The support 21 (Fig. 10) includes a wall section 50 with flanges configured for secure connection to a vehicle firewall 51 (Fig. 6). A pair of wall sections 52 and 53 (Fig. 10) extend forwardly from wall section 50 and include reinforcement ribs and flanges as needed for stiffening. Holes 54 are provided for receiving a pivot pin 55 for pivoting the brake pedal subassembly 22, and holes 91' are provided for pivoting the accelerator pedal subassembly.

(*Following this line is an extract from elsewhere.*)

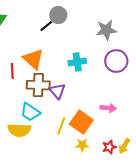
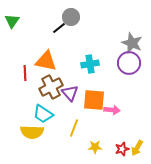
gray star: (106, 30) -> (132, 43), moved, turned 30
orange triangle: (33, 59) -> (46, 61), turned -30
brown cross: (38, 85) -> (51, 87), turned -30
pink arrow: (108, 108) -> (112, 110), moved
orange square: (81, 122) -> (94, 100), moved, turned -30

As noted above, the brake pedal subassembly 22 (Fig. 10) includes an upper portion 24 and a lower portion 25 slidably secured to the upper portion 24. The upper portion 24 includes a U-shaped bracket 56 having a rear flange 57 and side flanges 58 and 59. The side flanges 58 and 59 fit mateably between the wall sections 52 and 53, and include holes 60 for receiving pivot pin 55 to pivotally mount the brake pedal subassembly 22 to the support 21. A connector 61 (Fig. 2) pivotally connects a push rod 62 to the mounting bracket 56. The push rod 62 is configured to be coupled to a master brake cylinder of a vehicle braking system in a manner known in the art, such that a detailed description of that aspect is not necessary for an understanding of the present invention. Notably, linear adjustment of the lower portion 25 of the brake pedal subassembly 22 on the upper portion 24 does not affect the position or operation of the push rod 62, which is a significant advantage in this adjustable system.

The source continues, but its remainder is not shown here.